The animals pose several human safety concerns, as well, said Terry Norton, executive director of the Georgia Sea Turtle Center and the person leading the charge for a conservation plan. Large, unhealthy deer populations can be hot-beds for rabies, ring worm and tick-borne diseases like Lyme disease and Rocky Mountain Spotted Fever. Too many deer also create issues for drivers and disturb traffic flows, Norton said.
"For the overall ecology and health of the island, the deer population needs to decrease," Ricks said.
The island is not alone. Several state parks across Georgia have also encountered deer overpopulation and have successfully fought the problem.
Permitting bow hunting in the parks has proven to be a solution that bodes well for hunters and park residents, Ricks said.
"It would take a lot of planning, and there are many logistics to work out, but bow hunting has been very successful in other places and would be the best option for Jekyll," Ricks said.
It could also help the island's bottom-line. The authority could determine who could hunt with bows via a lottery. Hunters would pay a fee to have their names added to it.

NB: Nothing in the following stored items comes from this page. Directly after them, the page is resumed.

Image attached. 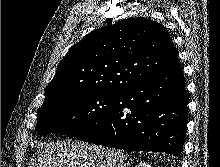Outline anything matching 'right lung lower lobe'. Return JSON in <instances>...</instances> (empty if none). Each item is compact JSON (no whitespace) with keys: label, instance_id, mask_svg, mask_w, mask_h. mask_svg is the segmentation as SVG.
I'll return each instance as SVG.
<instances>
[{"label":"right lung lower lobe","instance_id":"98d812e1","mask_svg":"<svg viewBox=\"0 0 220 167\" xmlns=\"http://www.w3.org/2000/svg\"><path fill=\"white\" fill-rule=\"evenodd\" d=\"M181 67L118 92L113 105L77 138L111 148L180 156L188 117Z\"/></svg>","mask_w":220,"mask_h":167}]
</instances>
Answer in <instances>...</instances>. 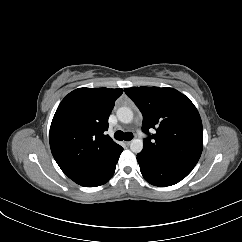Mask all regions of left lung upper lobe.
<instances>
[{
	"label": "left lung upper lobe",
	"mask_w": 242,
	"mask_h": 242,
	"mask_svg": "<svg viewBox=\"0 0 242 242\" xmlns=\"http://www.w3.org/2000/svg\"><path fill=\"white\" fill-rule=\"evenodd\" d=\"M125 92L142 112V130L157 131L144 140V148L196 165L203 149V128L190 99L173 88L132 87Z\"/></svg>",
	"instance_id": "5c2ea615"
}]
</instances>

"In other areas, they have had a quota on how many hunters are allowed, and the park is in control of the times for the hunts," Ricks said. "This is a very safe and very popular way of handling this issue."
Bow hunting may be an ideal and attractive solution for managing the island's massive deer population, but it is not a possibility likely to take shape just yet, said Jones Hooks, executive director of the authority.
It will take months of planning and ongoing coordination between the authority and natural resource agencies before any hunting is allowed on the state park, Hooks said.
"This is not an idea we can just OK overnight," Hooks said. "I do agree that something needs to happen, but we have a lot of work and research to do before we can implement bow hunting on Jekyll."